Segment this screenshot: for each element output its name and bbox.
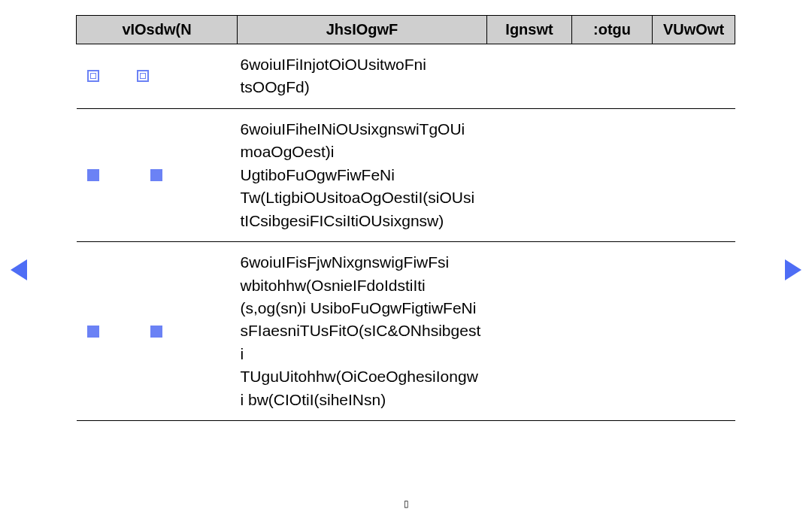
checkbox-pair <box>80 70 232 82</box>
checkbox-icon[interactable] <box>150 326 162 338</box>
checkbox-pair <box>80 169 232 181</box>
page-footer-glyph: ▯ <box>404 498 409 509</box>
data-table-container: vIOsdw(N JhsIOgwF Ignswt :otgu VUwOwt 6w <box>76 15 735 421</box>
checkbox-icon[interactable] <box>87 70 99 82</box>
row-description: 6woiuIFiInjotOiOUsitwoFni tsOOgFd) <box>241 53 481 99</box>
row-description: 6woiuIFiheINiOUsixgnswiTgOUi moaOgOest)i… <box>241 118 481 232</box>
prev-page-arrow[interactable] <box>11 259 27 280</box>
row-description: 6woiuIFisFjwNixgnswigFiwFsi wbitohhw(Osn… <box>241 251 481 411</box>
next-page-arrow[interactable] <box>785 259 801 280</box>
table-row: 6woiuIFisFjwNixgnswigFiwFsi wbitohhw(Osn… <box>77 242 735 421</box>
col-header-0: vIOsdw(N <box>77 16 238 44</box>
checkbox-icon[interactable] <box>150 169 162 181</box>
table-header-row: vIOsdw(N JhsIOgwF Ignswt :otgu VUwOwt <box>77 16 735 44</box>
col-header-2: Ignswt <box>487 16 572 44</box>
col-header-4: VUwOwt <box>653 16 735 44</box>
col-header-3: :otgu <box>572 16 653 44</box>
checkbox-icon[interactable] <box>87 326 99 338</box>
col-header-1: JhsIOgwF <box>238 16 487 44</box>
table-row: 6woiuIFiInjotOiOUsitwoFni tsOOgFd) <box>77 44 735 109</box>
checkbox-pair <box>80 326 232 338</box>
table-row: 6woiuIFiheINiOUsixgnswiTgOUi moaOgOest)i… <box>77 108 735 241</box>
checkbox-icon[interactable] <box>87 169 99 181</box>
data-table: vIOsdw(N JhsIOgwF Ignswt :otgu VUwOwt 6w <box>76 15 735 421</box>
checkbox-icon[interactable] <box>137 70 149 82</box>
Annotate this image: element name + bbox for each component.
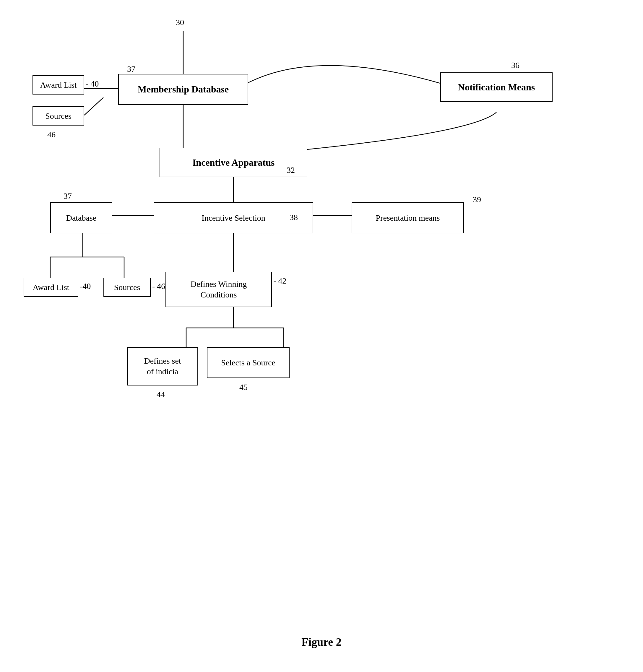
database-number: 37 (63, 192, 72, 201)
diagram: 30 Membership Database 37 Award List - 4… (0, 0, 643, 672)
sources-bottom-node: Sources (104, 278, 151, 297)
svg-line-2 (84, 97, 104, 115)
figure-caption: Figure 2 (0, 635, 643, 648)
incentive-selection-number: 38 (290, 213, 298, 222)
defines-set-number: 44 (157, 390, 165, 399)
presentation-means-number: 39 (473, 195, 481, 204)
membership-database-node: Membership Database (118, 74, 248, 105)
presentation-means-node: Presentation means (352, 202, 464, 233)
sources-top-number: 46 (47, 130, 56, 139)
selects-source-node: Selects a Source (207, 347, 290, 378)
incentive-apparatus-number: 32 (287, 166, 295, 175)
incentive-selection-node: Incentive Selection (154, 202, 313, 233)
defines-set-node: Defines set of indicia (127, 347, 198, 386)
notification-means-number: 36 (511, 61, 520, 70)
sources-bottom-number: - 46 (152, 281, 165, 291)
defines-winning-node: Defines Winning Conditions (166, 272, 272, 307)
award-list-bottom-node: Award List (24, 278, 78, 297)
sources-top-node: Sources (33, 106, 84, 125)
top-number-label: 30 (176, 18, 184, 27)
membership-db-number: 37 (127, 64, 135, 74)
award-list-bottom-number: -40 (80, 281, 91, 291)
award-list-top-node: Award List (33, 75, 84, 95)
notification-means-node: Notification Means (440, 72, 553, 102)
defines-winning-number: - 42 (273, 276, 286, 286)
incentive-apparatus-node: Incentive Apparatus (160, 148, 307, 177)
award-list-top-number: - 40 (86, 79, 99, 89)
selects-source-number: 45 (239, 382, 247, 392)
database-node: Database (50, 202, 112, 233)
▬▬▬
Task prompt: Write out all of the data above exactly, pictures excluded.

Answer box:
Segment this screenshot: for each element output its name and bbox.
checkbox-pair <box>80 70 232 82</box>
checkbox-icon[interactable] <box>150 326 162 338</box>
checkbox-pair <box>80 169 232 181</box>
page-footer-glyph: ▯ <box>404 498 409 509</box>
data-table-container: vIOsdw(N JhsIOgwF Ignswt :otgu VUwOwt 6w <box>76 15 735 421</box>
checkbox-icon[interactable] <box>87 70 99 82</box>
row-description: 6woiuIFiInjotOiOUsitwoFni tsOOgFd) <box>241 53 481 99</box>
row-description: 6woiuIFiheINiOUsixgnswiTgOUi moaOgOest)i… <box>241 118 481 232</box>
prev-page-arrow[interactable] <box>11 259 27 280</box>
row-description: 6woiuIFisFjwNixgnswigFiwFsi wbitohhw(Osn… <box>241 251 481 411</box>
next-page-arrow[interactable] <box>785 259 801 280</box>
table-row: 6woiuIFisFjwNixgnswigFiwFsi wbitohhw(Osn… <box>77 242 735 421</box>
col-header-0: vIOsdw(N <box>77 16 238 44</box>
checkbox-icon[interactable] <box>150 169 162 181</box>
table-header-row: vIOsdw(N JhsIOgwF Ignswt :otgu VUwOwt <box>77 16 735 44</box>
col-header-2: Ignswt <box>487 16 572 44</box>
col-header-4: VUwOwt <box>653 16 735 44</box>
col-header-3: :otgu <box>572 16 653 44</box>
checkbox-icon[interactable] <box>87 326 99 338</box>
col-header-1: JhsIOgwF <box>238 16 487 44</box>
table-row: 6woiuIFiInjotOiOUsitwoFni tsOOgFd) <box>77 44 735 109</box>
checkbox-pair <box>80 326 232 338</box>
table-row: 6woiuIFiheINiOUsixgnswiTgOUi moaOgOest)i… <box>77 108 735 241</box>
checkbox-icon[interactable] <box>87 169 99 181</box>
data-table: vIOsdw(N JhsIOgwF Ignswt :otgu VUwOwt 6w <box>76 15 735 421</box>
checkbox-icon[interactable] <box>137 70 149 82</box>
Annotate this image: element name + bbox for each component.
database-number: 37 (63, 192, 72, 201)
diagram: 30 Membership Database 37 Award List - 4… (0, 0, 643, 672)
sources-bottom-node: Sources (104, 278, 151, 297)
svg-line-2 (84, 97, 104, 115)
figure-caption: Figure 2 (0, 635, 643, 648)
incentive-selection-number: 38 (290, 213, 298, 222)
defines-set-number: 44 (157, 390, 165, 399)
presentation-means-number: 39 (473, 195, 481, 204)
membership-database-node: Membership Database (118, 74, 248, 105)
presentation-means-node: Presentation means (352, 202, 464, 233)
sources-top-number: 46 (47, 130, 56, 139)
selects-source-node: Selects a Source (207, 347, 290, 378)
incentive-apparatus-number: 32 (287, 166, 295, 175)
incentive-selection-node: Incentive Selection (154, 202, 313, 233)
defines-set-node: Defines set of indicia (127, 347, 198, 386)
notification-means-number: 36 (511, 61, 520, 70)
sources-bottom-number: - 46 (152, 281, 165, 291)
defines-winning-node: Defines Winning Conditions (166, 272, 272, 307)
award-list-bottom-node: Award List (24, 278, 78, 297)
sources-top-node: Sources (33, 106, 84, 125)
top-number-label: 30 (176, 18, 184, 27)
membership-db-number: 37 (127, 64, 135, 74)
award-list-bottom-number: -40 (80, 281, 91, 291)
award-list-top-node: Award List (33, 75, 84, 95)
notification-means-node: Notification Means (440, 72, 553, 102)
defines-winning-number: - 42 (273, 276, 286, 286)
incentive-apparatus-node: Incentive Apparatus (160, 148, 307, 177)
award-list-top-number: - 40 (86, 79, 99, 89)
selects-source-number: 45 (239, 382, 247, 392)
database-node: Database (50, 202, 112, 233)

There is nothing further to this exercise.